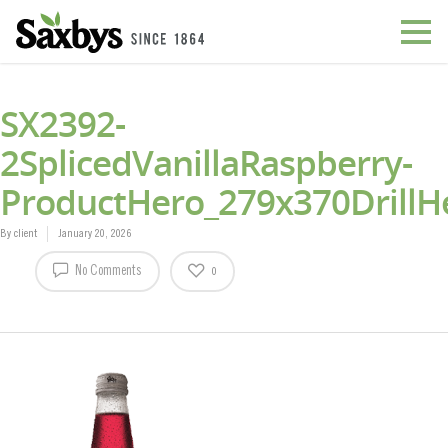
SX2392-
2SplicedVanillaRaspberry-
ProductHero_279x370DrillH
By
client
January 20, 2026
No Comments
0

===============

ACTION ITEM
All records above are to be printed exactly, minus the pictures they contain.

EXERCISE OUTPUT
SX2392-
2SplicedVanillaRaspberry-
ProductHero_279x370DrillH
By
client
January 20, 2026
No Comments
0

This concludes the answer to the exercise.